Configuration

Before running GRACE-HPC, you must generate and edit a configuration file named hpc_config.yaml that contains the hardware specification values associated with your HPC system. These include:

  • Partition Names and their processor type (e.g. CPU or GPU)

  • Processor Thermal Design Power TDP values

  • Power Usage Effectiveness PUE of the HPC system

After installation, run the following command in the terminal:

gracehpc configure

This will generate a template hpc_config.yaml file in your current working directory. Open this file, fill in the values replacing the placeholder entries <...>, and save the edited version. This file must remain in the working directory to enable GRACE-HPC to run correctly.

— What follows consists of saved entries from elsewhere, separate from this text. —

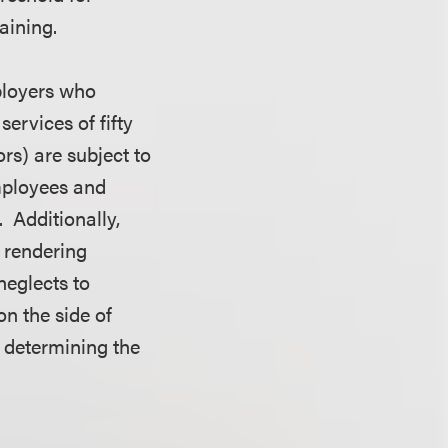
aining.
mployers who
ervices of fifty
ors) are subject to
employees and
. Additionally,
s rendering
neglects to
n the side of
n determining the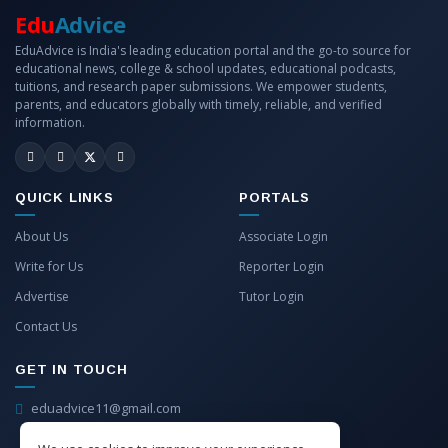
Edu
Advice
EduAdvice is India's leading education portal and the go-to source for
educational news, college & school updates, educational podcasts,
tuitions, and research paper submissions. We empower students,
parents, and educators globally with timely, reliable, and verified
information.
QUICK LINKS
PORTALS
About Us
Associate Login
Write for Us
Reporter Login
Advertise
Tutor Login
Contact Us
GET IN TOUCH
eduadvice11@gmail.com
info@eduadvice.in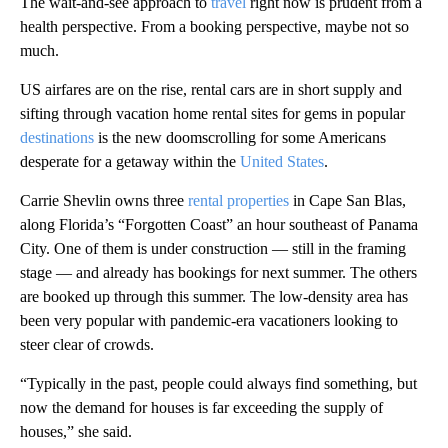
The wait-and-see approach to
travel
right now is prudent from a
health perspective. From a booking perspective, maybe not so
much.
US airfares are on the rise, rental cars are in short supply and
sifting through vacation home rental sites for gems in popular
destinations
is the new doomscrolling for some Americans
desperate for a getaway within the
United States
.
Carrie Shevlin owns three
rental properties
in Cape San Blas,
along Florida’s “Forgotten Coast” an hour southeast of Panama
City. One of them is under construction — still in the framing
stage — and already has bookings for next summer. The others
are booked up through this summer. The low-density area has
been very popular with pandemic-era vacationers looking to
steer clear of crowds.
“Typically in the past, people could always find something, but
now the demand for houses is far exceeding the supply of
houses,” she said.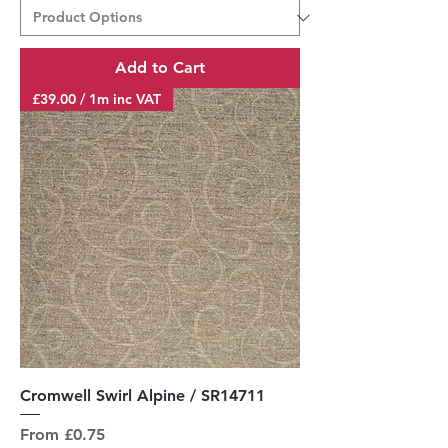
Add to Cart
£39.00 / 1m inc VAT
Cromwell Swirl Alpine / SR14711
Sale Price
From
£0.75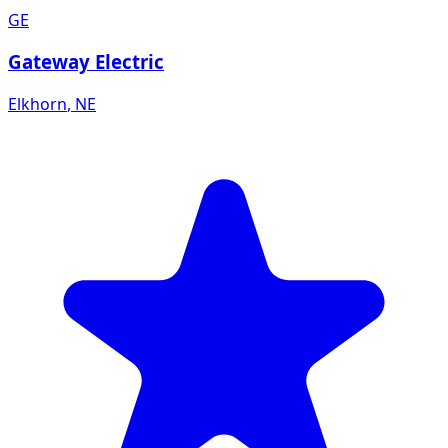
GE
Gateway Electric
Elkhorn
,
NE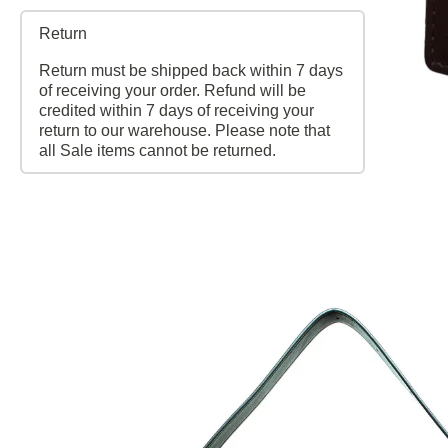
Return
Return must be shipped back within 7 days
of receiving your order. Refund will be
credited within 7 days of receiving your
return to our warehouse. Please note that
all Sale items cannot be returned.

💡 We recommend contacting your HPC administrators to obtain accurate TDP values for your cluster. Alternatively, many common CPU and GPU TDP values can be found on the Green Algorithms Online Calculator GitHub provided by Dr Loïc Lannelongue.

Example hpc_config.yaml

Here is an example configuration file edited for Isambard-AI

# ----------------------------------------------------------------------------------------------------------------
# GRACE-HPC CONFIGURATION FILE
# ----------------------------------------------------------------------------------------------------------------
#
# This file must be edited by the user to include their specific HPC system details before using the GRACE-HPC tool.
# Please replace all placeholders enclosed in < > with the best estimates for your HPC cluster specifications (e.g. Isambard 3, Isambard-AI etc...)
# Remove all < > brackets after filling in the values.
# See the documentation for an example configuration file (hpc_config.yaml) with the correct format.


---
# The name of your HPC system (e.g. "Isambard 3", "Isambard-AI")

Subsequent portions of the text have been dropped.